The 65-year-old was diagnosed with cancer last year, though he has never revealed publicly what type of cancer he has.
As a result, Myers took a break from filming, though he was able to take part for a 'joyous' new series.
In a recent interview, Myers has said that his cancer is not spreading, and he plans to return to work on the show in May.
Speaking on the How to Be 60 podcast, the Hairy Bikers star said: "I'm still having chemotherapy, but what I'm finding out now is you have to live with the cancer.
"It's like a diabetic who needs insulin and constant care. That's the state I'm in now.
"By God, the chemotherapy doesn’t half age you quickly.
"Because your balance goes, so for someone with a motorbike that’s a disaster and my walking has been affected quite a lot, really."
He continued: "But I'm going to go back to film this May, and we're going to film around the chemo. That's just the way it is really.
"One doesn't have an option at the minute. All I can say is it's not spreading and I'm holding my own OK. So, I'm very grateful for that.

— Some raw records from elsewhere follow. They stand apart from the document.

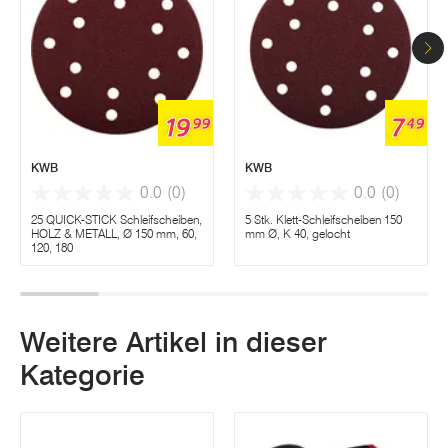
19
7
99
49
KWB
KWB
0.0
(0)
0.0
(0)
25 QUICK-STICK Schleifscheiben,
5 Stk. Klett-Schleifscheiben 150
HOLZ & METALL, Ø 150 mm, 60,
mm Ø, K 40, gelocht
120, 180
Weitere Artikel in dieser
Kategorie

"Sometimes I feel fine and other times I just need to go to bed. Then I kind of sleep it off, a bit like a bad hangover."
The much-loved veteran TV presenter then went on to talk about the debilitating condition chemotherapy left him in.
While some of the most common side effects from chemotherapy include fatigue and being sick, Myers was left struggling to walk. The TV star even touched on how this affected his mental health.
"I really have no symptoms of the cancer, it's the chemotherapy," he said.
"It's neuropathy in your feet, so it's hard to stand. So, I've had to learn to walk again properly.
"It's a funny thing chemotherapy, it's one of life's great levellers."
He continued: "It doesn't matter if you're on the telly or on the dole, if you get that then you're in the s***. And sometimes the chemo does make you depressed.
"It's a type of chemical depression, and that's really hard, because everyone is telling you to be positive, but when the chemistry in your body is not telling you that story, that's harsh.
"Hopefully there will be more positive chapters beyond this."